Task details – Each line below that includes the word "购物商城" is to be reported.

[Source data]
===

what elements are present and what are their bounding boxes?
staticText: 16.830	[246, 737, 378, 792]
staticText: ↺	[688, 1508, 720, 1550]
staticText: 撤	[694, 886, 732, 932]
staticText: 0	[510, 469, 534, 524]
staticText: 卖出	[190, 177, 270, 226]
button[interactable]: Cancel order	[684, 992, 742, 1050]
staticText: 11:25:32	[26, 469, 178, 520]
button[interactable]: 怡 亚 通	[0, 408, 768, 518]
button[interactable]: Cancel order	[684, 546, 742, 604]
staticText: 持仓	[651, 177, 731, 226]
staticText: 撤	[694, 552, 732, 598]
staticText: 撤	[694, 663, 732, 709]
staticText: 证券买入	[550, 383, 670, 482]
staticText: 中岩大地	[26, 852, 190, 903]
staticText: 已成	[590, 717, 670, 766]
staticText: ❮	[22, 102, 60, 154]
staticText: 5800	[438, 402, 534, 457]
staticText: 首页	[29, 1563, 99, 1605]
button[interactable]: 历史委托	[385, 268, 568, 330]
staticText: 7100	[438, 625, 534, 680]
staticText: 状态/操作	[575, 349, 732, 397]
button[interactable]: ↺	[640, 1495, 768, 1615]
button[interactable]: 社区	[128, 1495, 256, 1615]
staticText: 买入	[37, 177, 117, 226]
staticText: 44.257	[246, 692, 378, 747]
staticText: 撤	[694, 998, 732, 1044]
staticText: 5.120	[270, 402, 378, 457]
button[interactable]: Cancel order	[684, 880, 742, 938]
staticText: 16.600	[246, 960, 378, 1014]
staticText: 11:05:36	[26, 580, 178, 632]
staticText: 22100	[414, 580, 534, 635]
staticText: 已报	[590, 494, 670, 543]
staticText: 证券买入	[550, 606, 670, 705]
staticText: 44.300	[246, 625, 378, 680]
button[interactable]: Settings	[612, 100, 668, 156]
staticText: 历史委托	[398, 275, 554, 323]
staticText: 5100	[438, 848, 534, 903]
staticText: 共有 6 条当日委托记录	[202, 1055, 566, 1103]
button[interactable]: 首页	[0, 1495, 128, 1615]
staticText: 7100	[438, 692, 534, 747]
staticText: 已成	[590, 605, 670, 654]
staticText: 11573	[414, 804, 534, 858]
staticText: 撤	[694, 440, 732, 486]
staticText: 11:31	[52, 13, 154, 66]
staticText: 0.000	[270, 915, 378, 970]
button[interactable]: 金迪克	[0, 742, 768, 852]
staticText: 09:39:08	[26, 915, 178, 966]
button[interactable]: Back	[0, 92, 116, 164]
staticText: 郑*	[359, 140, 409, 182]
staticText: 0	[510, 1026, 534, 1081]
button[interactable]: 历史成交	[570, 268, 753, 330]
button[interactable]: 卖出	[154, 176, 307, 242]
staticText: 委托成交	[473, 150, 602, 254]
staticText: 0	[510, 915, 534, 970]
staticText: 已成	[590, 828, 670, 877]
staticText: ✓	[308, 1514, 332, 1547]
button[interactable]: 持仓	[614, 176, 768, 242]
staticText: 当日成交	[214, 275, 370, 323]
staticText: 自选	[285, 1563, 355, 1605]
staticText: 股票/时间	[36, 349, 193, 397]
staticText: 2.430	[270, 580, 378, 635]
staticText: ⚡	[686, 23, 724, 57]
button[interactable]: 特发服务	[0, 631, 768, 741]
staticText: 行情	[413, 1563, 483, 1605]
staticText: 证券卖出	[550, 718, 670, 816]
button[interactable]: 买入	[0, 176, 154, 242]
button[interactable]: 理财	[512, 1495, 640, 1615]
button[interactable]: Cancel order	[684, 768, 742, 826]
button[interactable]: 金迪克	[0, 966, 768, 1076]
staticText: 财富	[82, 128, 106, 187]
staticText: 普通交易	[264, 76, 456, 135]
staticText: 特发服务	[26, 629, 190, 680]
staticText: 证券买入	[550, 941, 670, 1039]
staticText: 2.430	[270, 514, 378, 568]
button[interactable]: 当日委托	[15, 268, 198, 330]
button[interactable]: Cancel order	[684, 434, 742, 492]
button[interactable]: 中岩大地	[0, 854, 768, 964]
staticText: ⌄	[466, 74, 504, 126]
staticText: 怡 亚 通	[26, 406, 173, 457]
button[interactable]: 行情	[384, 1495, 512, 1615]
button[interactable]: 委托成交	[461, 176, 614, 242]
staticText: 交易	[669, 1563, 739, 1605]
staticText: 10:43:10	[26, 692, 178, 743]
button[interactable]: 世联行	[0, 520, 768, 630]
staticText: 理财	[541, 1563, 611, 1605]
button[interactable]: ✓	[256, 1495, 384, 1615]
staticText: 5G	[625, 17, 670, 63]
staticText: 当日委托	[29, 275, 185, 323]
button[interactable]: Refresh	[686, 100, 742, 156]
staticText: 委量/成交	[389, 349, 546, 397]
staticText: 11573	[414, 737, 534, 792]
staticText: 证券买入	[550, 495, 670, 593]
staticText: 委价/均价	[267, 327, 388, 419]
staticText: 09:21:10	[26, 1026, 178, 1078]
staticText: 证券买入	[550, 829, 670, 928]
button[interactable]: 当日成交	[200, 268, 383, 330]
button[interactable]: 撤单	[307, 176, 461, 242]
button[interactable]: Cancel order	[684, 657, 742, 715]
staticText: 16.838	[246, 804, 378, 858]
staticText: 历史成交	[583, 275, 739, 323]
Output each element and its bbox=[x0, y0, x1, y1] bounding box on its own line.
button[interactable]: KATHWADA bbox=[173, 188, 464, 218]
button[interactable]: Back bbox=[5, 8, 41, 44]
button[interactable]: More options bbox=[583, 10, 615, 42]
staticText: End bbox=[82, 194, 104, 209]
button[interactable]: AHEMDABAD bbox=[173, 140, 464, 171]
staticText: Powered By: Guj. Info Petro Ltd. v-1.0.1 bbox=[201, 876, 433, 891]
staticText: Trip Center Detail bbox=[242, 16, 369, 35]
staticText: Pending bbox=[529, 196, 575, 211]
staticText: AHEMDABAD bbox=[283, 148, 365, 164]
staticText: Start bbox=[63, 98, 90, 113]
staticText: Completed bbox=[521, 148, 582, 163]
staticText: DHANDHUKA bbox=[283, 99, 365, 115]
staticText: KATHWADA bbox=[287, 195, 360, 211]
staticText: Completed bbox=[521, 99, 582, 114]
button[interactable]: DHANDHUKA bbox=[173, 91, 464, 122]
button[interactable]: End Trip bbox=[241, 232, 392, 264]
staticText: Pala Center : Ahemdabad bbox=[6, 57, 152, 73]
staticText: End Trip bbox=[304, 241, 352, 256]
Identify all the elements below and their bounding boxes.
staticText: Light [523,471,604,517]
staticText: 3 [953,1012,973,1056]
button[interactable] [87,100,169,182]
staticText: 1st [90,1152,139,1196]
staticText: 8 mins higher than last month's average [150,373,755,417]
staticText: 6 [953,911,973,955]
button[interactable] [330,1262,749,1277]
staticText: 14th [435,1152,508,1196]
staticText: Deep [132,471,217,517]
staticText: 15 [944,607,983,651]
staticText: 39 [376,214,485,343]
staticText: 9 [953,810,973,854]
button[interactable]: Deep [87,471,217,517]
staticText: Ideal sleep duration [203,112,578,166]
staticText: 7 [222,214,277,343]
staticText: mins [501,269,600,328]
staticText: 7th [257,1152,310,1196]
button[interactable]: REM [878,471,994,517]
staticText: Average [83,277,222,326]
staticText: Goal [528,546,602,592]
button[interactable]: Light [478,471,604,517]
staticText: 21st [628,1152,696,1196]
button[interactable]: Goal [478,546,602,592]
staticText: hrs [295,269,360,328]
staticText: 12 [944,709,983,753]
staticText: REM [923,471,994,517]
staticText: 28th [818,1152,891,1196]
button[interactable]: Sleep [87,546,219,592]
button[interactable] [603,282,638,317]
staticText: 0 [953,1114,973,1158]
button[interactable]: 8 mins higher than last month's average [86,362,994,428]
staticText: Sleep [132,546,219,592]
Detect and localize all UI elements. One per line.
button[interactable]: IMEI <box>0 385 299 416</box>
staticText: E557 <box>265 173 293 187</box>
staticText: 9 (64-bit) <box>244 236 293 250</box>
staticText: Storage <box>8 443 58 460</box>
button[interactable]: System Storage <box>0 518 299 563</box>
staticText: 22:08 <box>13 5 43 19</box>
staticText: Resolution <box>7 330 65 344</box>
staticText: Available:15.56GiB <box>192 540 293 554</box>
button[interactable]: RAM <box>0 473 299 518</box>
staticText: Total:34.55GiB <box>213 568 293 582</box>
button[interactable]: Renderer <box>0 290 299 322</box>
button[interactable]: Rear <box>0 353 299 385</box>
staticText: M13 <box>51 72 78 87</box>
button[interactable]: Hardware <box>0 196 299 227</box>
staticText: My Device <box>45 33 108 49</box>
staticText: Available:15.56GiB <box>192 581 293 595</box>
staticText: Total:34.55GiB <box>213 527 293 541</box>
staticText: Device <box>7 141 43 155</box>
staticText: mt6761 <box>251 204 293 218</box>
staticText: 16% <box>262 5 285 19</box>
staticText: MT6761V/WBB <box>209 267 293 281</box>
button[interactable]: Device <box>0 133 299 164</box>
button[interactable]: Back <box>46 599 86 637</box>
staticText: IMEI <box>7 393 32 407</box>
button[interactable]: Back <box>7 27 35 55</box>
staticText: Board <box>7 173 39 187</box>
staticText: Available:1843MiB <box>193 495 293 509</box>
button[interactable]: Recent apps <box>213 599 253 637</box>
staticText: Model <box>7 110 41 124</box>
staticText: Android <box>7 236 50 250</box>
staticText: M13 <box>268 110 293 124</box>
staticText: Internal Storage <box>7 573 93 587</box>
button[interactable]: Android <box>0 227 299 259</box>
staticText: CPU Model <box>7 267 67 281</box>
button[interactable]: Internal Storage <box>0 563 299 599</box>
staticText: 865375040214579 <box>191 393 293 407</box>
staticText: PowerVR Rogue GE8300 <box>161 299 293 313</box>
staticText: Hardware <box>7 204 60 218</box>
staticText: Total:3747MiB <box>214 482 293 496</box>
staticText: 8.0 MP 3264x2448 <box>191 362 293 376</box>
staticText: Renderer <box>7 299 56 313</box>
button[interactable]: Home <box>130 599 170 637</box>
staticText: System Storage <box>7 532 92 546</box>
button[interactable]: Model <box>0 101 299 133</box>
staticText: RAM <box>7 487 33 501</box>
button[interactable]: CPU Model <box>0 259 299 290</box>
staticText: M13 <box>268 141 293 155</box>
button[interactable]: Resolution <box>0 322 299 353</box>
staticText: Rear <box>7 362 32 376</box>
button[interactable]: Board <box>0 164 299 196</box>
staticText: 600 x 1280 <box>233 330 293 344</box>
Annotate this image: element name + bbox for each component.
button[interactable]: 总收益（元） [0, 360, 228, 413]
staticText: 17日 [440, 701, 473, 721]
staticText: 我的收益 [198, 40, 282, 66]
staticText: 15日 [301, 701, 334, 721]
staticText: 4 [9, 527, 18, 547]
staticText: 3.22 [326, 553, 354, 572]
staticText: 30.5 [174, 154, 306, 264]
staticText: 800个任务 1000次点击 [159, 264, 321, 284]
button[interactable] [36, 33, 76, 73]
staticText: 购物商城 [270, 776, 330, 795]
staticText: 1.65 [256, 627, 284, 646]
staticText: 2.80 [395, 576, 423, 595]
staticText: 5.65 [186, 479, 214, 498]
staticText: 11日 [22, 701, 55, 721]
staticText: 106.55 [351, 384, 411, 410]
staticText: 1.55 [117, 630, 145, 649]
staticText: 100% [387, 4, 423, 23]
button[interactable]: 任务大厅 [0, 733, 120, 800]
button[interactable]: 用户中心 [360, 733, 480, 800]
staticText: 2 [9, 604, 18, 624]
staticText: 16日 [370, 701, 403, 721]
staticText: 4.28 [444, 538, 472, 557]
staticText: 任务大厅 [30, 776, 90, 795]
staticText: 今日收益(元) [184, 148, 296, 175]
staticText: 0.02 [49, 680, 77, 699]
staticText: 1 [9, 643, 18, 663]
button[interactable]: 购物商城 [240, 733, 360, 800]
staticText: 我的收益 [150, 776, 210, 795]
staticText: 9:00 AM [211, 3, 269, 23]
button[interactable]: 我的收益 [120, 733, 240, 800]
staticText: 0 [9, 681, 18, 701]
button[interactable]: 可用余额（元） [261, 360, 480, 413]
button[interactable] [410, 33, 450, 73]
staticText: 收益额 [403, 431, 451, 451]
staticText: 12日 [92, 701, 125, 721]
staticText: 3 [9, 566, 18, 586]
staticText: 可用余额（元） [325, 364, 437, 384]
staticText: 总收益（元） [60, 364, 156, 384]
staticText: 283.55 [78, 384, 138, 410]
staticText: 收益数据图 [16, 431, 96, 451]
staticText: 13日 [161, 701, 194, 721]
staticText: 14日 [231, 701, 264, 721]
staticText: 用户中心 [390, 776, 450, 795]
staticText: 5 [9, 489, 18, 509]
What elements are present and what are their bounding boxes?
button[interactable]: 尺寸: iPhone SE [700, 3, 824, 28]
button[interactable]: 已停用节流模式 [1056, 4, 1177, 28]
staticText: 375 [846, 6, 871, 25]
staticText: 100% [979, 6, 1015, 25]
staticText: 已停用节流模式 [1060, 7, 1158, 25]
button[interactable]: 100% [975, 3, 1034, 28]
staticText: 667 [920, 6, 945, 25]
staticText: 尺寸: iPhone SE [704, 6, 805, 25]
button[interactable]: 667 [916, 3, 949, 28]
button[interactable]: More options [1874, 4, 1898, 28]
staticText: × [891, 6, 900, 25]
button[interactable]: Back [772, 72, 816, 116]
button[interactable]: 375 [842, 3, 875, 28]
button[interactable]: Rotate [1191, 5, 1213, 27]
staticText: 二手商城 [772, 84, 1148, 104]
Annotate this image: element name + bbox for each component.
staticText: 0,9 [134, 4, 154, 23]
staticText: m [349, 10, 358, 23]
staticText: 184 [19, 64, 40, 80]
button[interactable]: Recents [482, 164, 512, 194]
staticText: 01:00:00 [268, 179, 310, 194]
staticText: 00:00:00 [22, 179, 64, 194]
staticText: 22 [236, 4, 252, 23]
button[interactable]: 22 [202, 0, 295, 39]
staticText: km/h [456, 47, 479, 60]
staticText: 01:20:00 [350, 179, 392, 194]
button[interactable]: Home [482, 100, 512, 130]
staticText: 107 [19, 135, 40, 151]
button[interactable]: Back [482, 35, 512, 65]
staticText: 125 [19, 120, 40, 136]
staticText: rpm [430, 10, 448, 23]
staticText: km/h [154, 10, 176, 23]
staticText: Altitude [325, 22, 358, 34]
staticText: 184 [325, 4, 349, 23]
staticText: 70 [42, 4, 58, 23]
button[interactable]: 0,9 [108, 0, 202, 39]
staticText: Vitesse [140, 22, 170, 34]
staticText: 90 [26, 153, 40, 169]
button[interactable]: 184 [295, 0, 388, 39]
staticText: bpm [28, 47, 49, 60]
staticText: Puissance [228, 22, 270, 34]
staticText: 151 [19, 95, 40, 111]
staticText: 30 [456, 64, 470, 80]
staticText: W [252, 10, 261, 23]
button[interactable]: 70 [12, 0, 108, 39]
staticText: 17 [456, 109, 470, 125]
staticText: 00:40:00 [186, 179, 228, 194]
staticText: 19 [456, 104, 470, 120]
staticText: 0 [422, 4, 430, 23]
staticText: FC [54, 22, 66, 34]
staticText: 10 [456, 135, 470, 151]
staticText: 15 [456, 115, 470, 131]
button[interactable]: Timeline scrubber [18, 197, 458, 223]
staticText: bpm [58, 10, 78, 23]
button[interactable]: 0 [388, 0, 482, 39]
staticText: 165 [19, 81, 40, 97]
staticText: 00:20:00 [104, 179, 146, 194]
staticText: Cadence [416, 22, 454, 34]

===

Result of the task –
staticText: 购物商城 [270, 776, 330, 795]
button[interactable]: 购物商城 [240, 733, 360, 800]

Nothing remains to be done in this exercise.